🤖 AI Summary
Existing LLM-driven robotic manipulation code generation methods face three key challenges: high noise in instruction translation, limited primitives and contextual awareness, and difficulty in reusing closed-loop feedback knowledge for long-horizon tasks—often leading to catastrophic forgetting. This paper proposes a human-in-the-loop lifelong code generation framework. Its core contributions are: (1) automatically encoding human corrections into structured, reusable skills; (2) integrating external memory with prompt-augmented retrieval-augmented generation (RAG) to enable dynamic retrieval and generalized invocation of correction knowledge; and (3) supporting continual learning and stable execution for ultra-long-horizon tasks (>20 steps).
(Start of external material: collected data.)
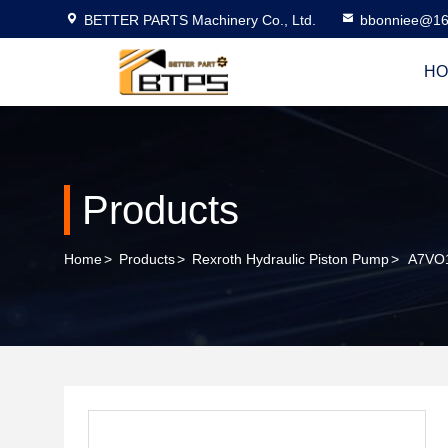
BETTER PARTS Machinery Co., Ltd.
bbonniee@16
HO
Products
Home
>
Products
>
Rexroth Hydraulic Piston Pump
>
A7VO1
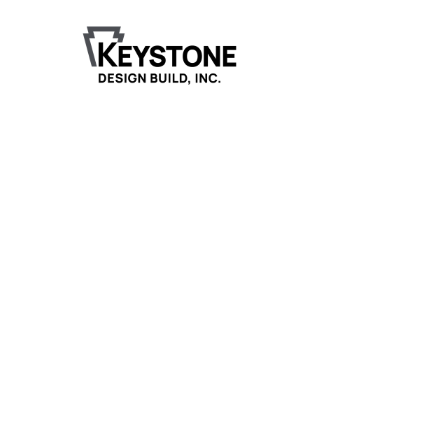
Henderson Funeral
Home, LTD
Keystone Design Build is honored to have been
selected to design and construct the new 12,299-
square-foot funeral home for Henderson Funeral
Home in Pekin, Illinois.
Project Details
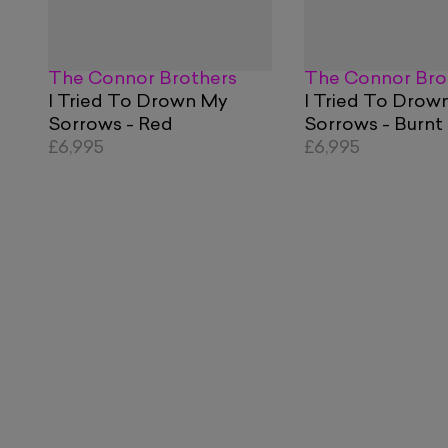
The Connor Brothers
The Connor Bro
I Tried To Drown My
I Tried To Drow
Sorrows - Red
Sorrows - Burnt
£6,995
£6,995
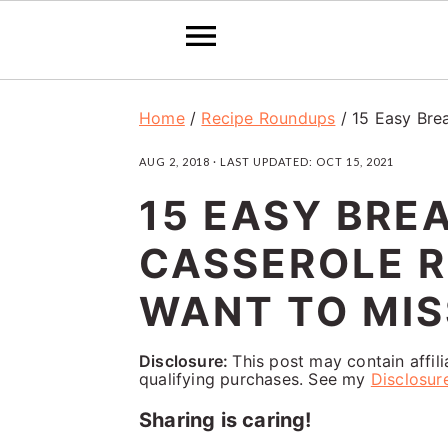
S
S
S
Home
/
Recipe Roundups
/
15 Easy Bre
k
k
k
AUG 2, 2018
· LAST UPDATED:
OCT 15, 2021
i
i
i
15 EASY BRE
p
p
p
t
t
t
CASSEROLE R
o
o
o
WANT TO MIS
p
m
p
r
a
r
Disclosure:
This post may contain affil
qualifying purchases. See my
Disclosur
i
i
i
Sharing is caring!
m
n
m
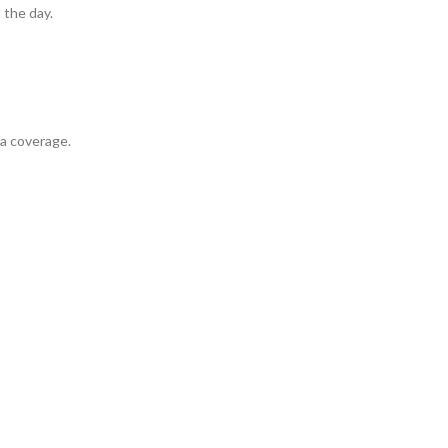
 the day.
ra coverage.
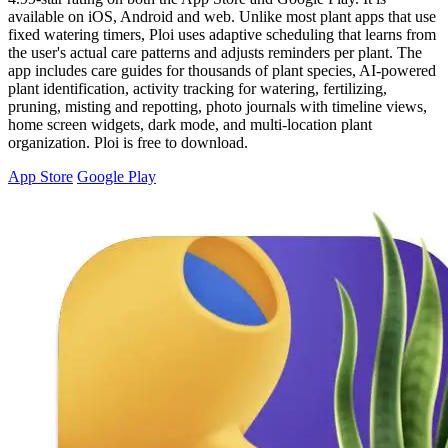
available on iOS, Android and web. Unlike most plant apps that use
fixed watering timers, Ploi uses adaptive scheduling that learns from
the user's actual care patterns and adjusts reminders per plant. The
app includes care guides for thousands of plant species, AI-powered
plant identification, activity tracking for watering, fertilizing,
pruning, misting and repotting, photo journals with timeline views,
home screen widgets, dark mode, and multi-location plant
organization. Ploi is free to download.
App Store
Google Play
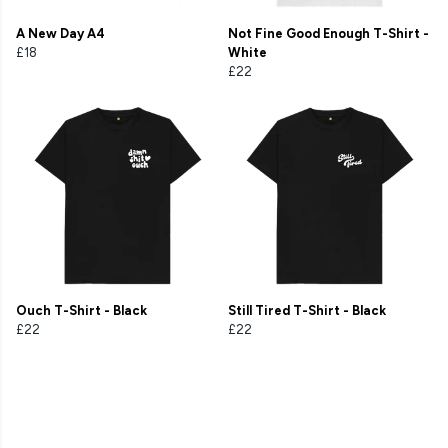
A New Day A4
Not Fine Good Enough T-Shirt -
£18
White
£22
Ouch T-Shirt - Black
Still Tired T-Shirt - Black
£22
£22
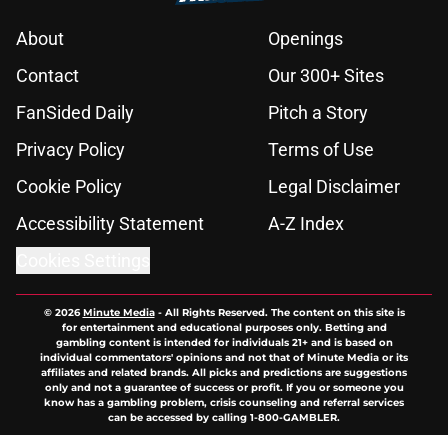
About
Openings
Contact
Our 300+ Sites
FanSided Daily
Pitch a Story
Privacy Policy
Terms of Use
Cookie Policy
Legal Disclaimer
Accessibility Statement
A-Z Index
Cookies Settings
© 2026
Minute Media
-
All Rights Reserved. The content on this site is
for entertainment and educational purposes only. Betting and
gambling content is intended for individuals 21+ and is based on
individual commentators' opinions and not that of Minute Media or its
affiliates and related brands. All picks and predictions are suggestions
only and not a guarantee of success or profit. If you or someone you
know has a gambling problem, crisis counseling and referral services
can be accessed by calling 1-800-GAMBLER.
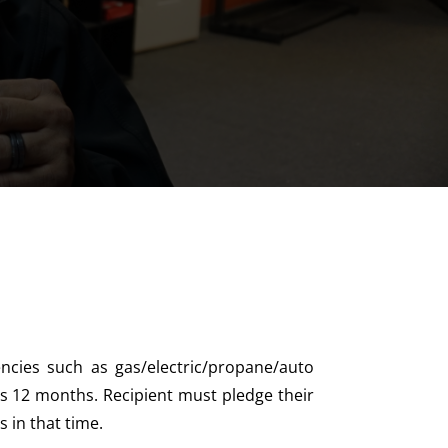
cies such as gas/electric/propane/auto
s 12 months. Recipient must pledge their
 in that time.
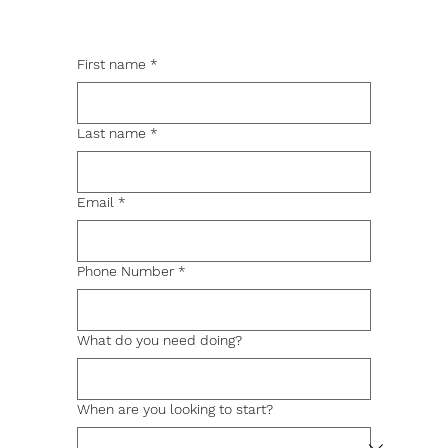
First name
*
Last name
*
Email
*
Phone Number
*
What do you need doing?
When are you looking to start?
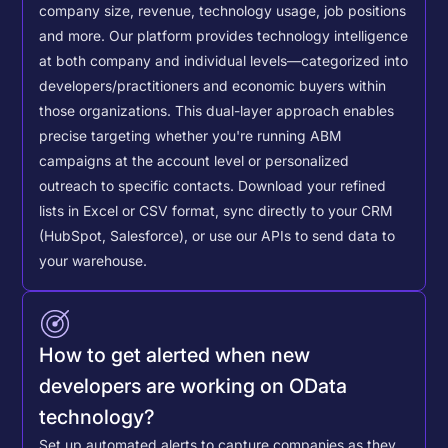
company size, revenue, technology usage, job positions
and more. Our platform provides technology intelligence
at both company and individual levels—categorized into
developers/practitioners and economic buyers within
those organizations. This dual-layer approach enables
precise targeting whether you're running ABM
campaigns at the account level or personalized
outreach to specific contacts.
Download your refined
lists in Excel or CSV format, sync directly to your CRM
(HubSpot, Salesforce), or use our APIs to send data to
your warehouse.
How to get alerted when new
developers are working on OData
technology?
Set up automated alerts to capture companies as they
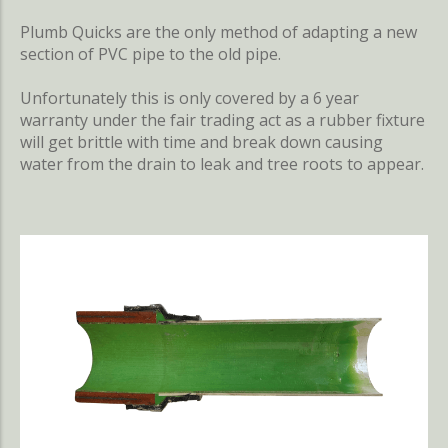
Plumb Quicks are the only method of adapting a new
section of PVC pipe to the old pipe.
Unfortunately this is only covered by a 6 year
warranty under the fair trading act as a rubber fixture
will get brittle with time and break down causing
water from the drain to leak and tree roots to appear.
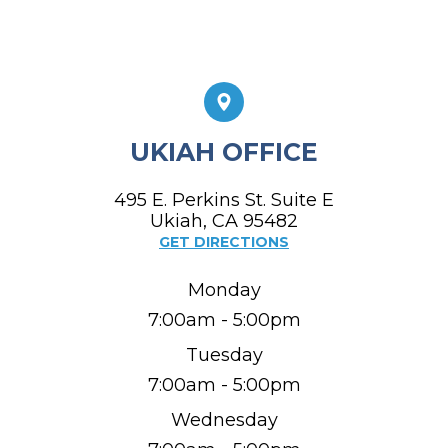
UKIAH OFFICE
495 E. Perkins St. Suite E
​​​​​​​Ukiah, CA 95482
GET DIRECTIONS
Monday
7:00am - 5:00pm
Tuesday
7:00am - 5:00pm
Wednesday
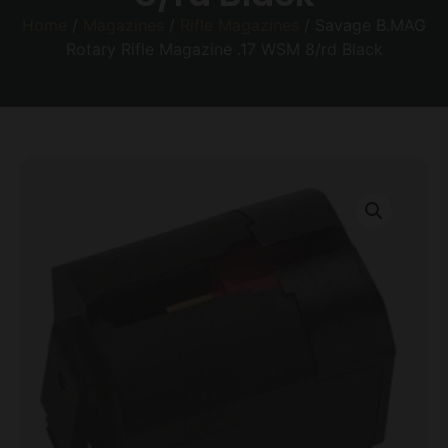
Home
/
Magazines
/
Rifle Magazines
/ Savage B.MAG
Rotary Rifle Magazine .17 WSM 8/rd Black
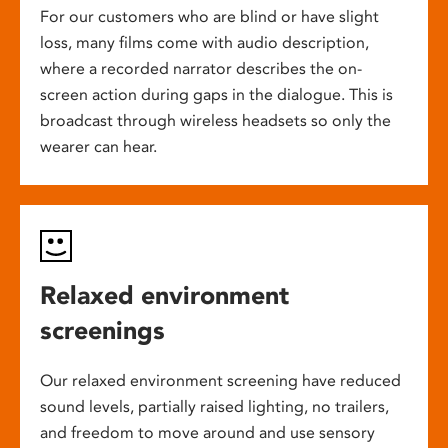
For our customers who are blind or have slight
loss, many films come with audio description,
where a recorded narrator describes the on-
screen action during gaps in the dialogue. This is
broadcast through wireless headsets so only the
wearer can hear.
Relaxed environment
screenings
Our relaxed environment screening have reduced
sound levels, partially raised lighting, no trailers,
and freedom to move around and use sensory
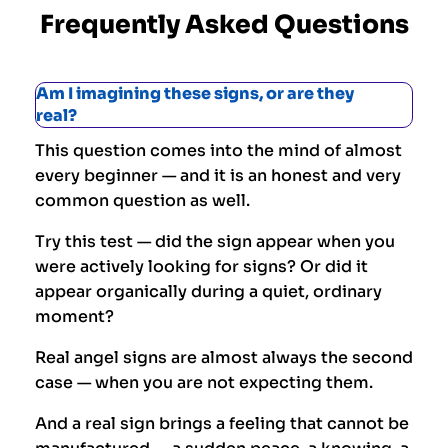
Frequently Asked Questions
Am I imagining these signs, or are they
real?
This question comes into the mind of almost
every beginner — and it is an honest and very
common question as well.
Try this test — did the sign appear when you
were actively looking for signs? Or did it
appear organically during a quiet, ordinary
moment?
Real angel signs are almost always the second
case — when you are not expecting them.
And a real sign brings a feeling that cannot be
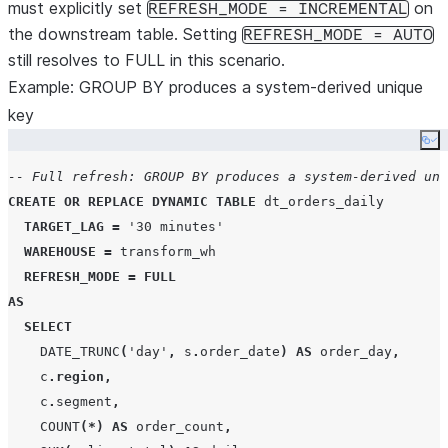
must explicitly set
on
REFRESH_MODE = INCREMENTAL
the downstream table. Setting
REFRESH_MODE = AUTO
still resolves to FULL in this scenario.
Example: GROUP BY produces a system-derived unique
key
Co
-- Full refresh: GROUP BY produces a system-derived uni
CREATE OR REPLACE
DYNAMIC
TABLE
 dt_orders_daily

TARGET_LAG
=
'
30 minutes
'
WAREHOUSE
=
 transform_wh

REFRESH_MODE
=
FULL
AS
SELECT
DATE_TRUNC
(
'
day
'
,
 s
.
order_date
)
AS
 order_day
,
    c
.
region
,
    c
.
segment
,
COUNT
(*)
AS
 order_count
,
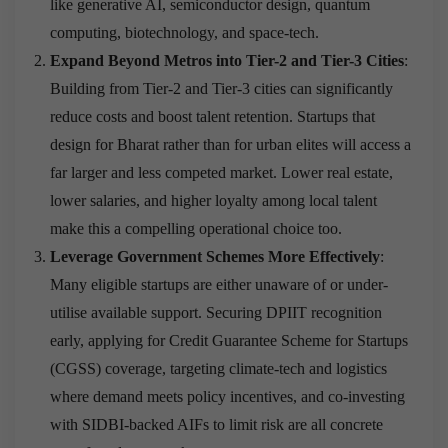
like generative AI, semiconductor design, quantum
computing, biotechnology, and space-tech.
Expand Beyond Metros into Tier-2 and Tier-3 Cities
:
Building from Tier-2 and Tier-3 cities can significantly
reduce costs and boost talent retention. Startups that
design for Bharat rather than for urban elites will access a
far larger and less competed market. Lower real estate,
lower salaries, and higher loyalty among local talent
make this a compelling operational choice too.
Leverage Government Schemes More Effectively
:
Many eligible startups are either unaware of or under-
utilise available support. Securing DPIIT recognition
early, applying for Credit Guarantee Scheme for Startups
(CGSS) coverage, targeting climate-tech and logistics
where demand meets policy incentives, and co-investing
with SIDBI-backed AIFs to limit risk are all concrete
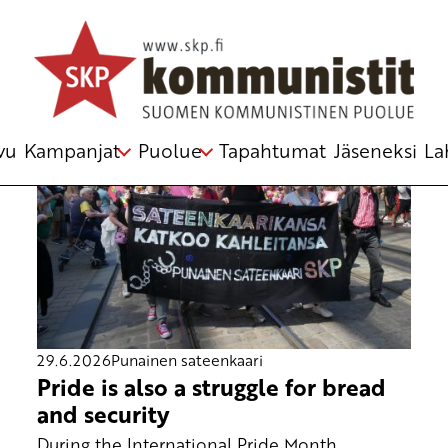
vu
Kampanjat
Puolue
Tapahtumat
Jäseneksi
La
29.6.2026
Punainen sateenkaari
Pride is also a struggle for bread
and security
During the International Pride Month,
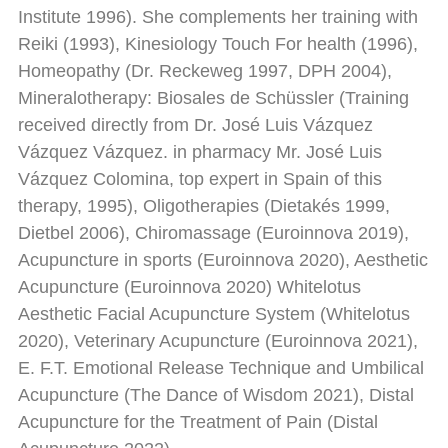
Institute 1996). She complements her training with
Reiki (1993), Kinesiology Touch For health (1996),
Homeopathy (Dr. Reckeweg 1997, DPH 2004),
Mineralotherapy: Biosales de Schüssler (Training
received directly from Dr. José Luis Vázquez
Vázquez Vázquez. in pharmacy Mr. José Luis
Vázquez Colomina, top expert in Spain of this
therapy, 1995), Oligotherapies (Dietakés 1999,
Dietbel 2006), Chiromassage (Euroinnova 2019),
Acupuncture in sports (Euroinnova 2020), Aesthetic
Acupuncture (Euroinnova 2020) Whitelotus
Aesthetic Facial Acupuncture System (Whitelotus
2020), Veterinary Acupuncture (Euroinnova 2021),
E. F.T. Emotional Release Technique and Umbilical
Acupuncture (The Dance of Wisdom 2021), Distal
Acupuncture for the Treatment of Pain (Distal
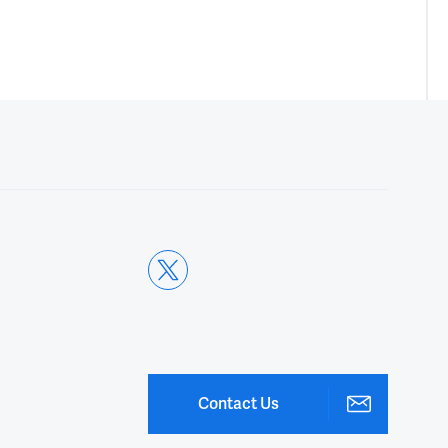
Contact Us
Evaluated across multiple simulation and real-world settings, our approach achieves a task success rate of 0.93 (up to +27% over baselines) and improves correction efficiency by 42% in terms of required refinement rounds, significantly outperforming state-of-the-art methods.
📝 Abstract
Large language models (LLMs)-based code generation for robotic manipulation has recently shown promise by directly translating human instructions into executable code, but existing methods remain noisy, constrained by fixed primitives and limited context windows, and struggle with long-horizon tasks. While closed-loop feedback has been explored, corrected knowledge is often stored in improper formats, restricting generalization and causing catastrophic forgetting, which highlights the need for learning reusable skills. Moreover, approaches that rely solely on LLM guidance frequently fail in extremely long-horizon scenarios due to LLMs' limited reasoning capability in the robotic domain, where such issues are often straightforward for humans to identify. To address these challenges, we propose a human-in-the-loop framework that encodes corrections into reusable skills, supported by external memory and Retrieval-Augmented Generation with a hint mechanism for dynamic reuse. Experiments on Ravens, Franka Kitchen, and MetaWorld, as well as real-world settings, show that our framework achieves a 0.93 success rate (up to 27% higher than baselines) and a 42% efficiency improvement in correction rounds. It can robustly solve extremely long-horizon tasks such as "build a house", which requires planning over 20 primitives.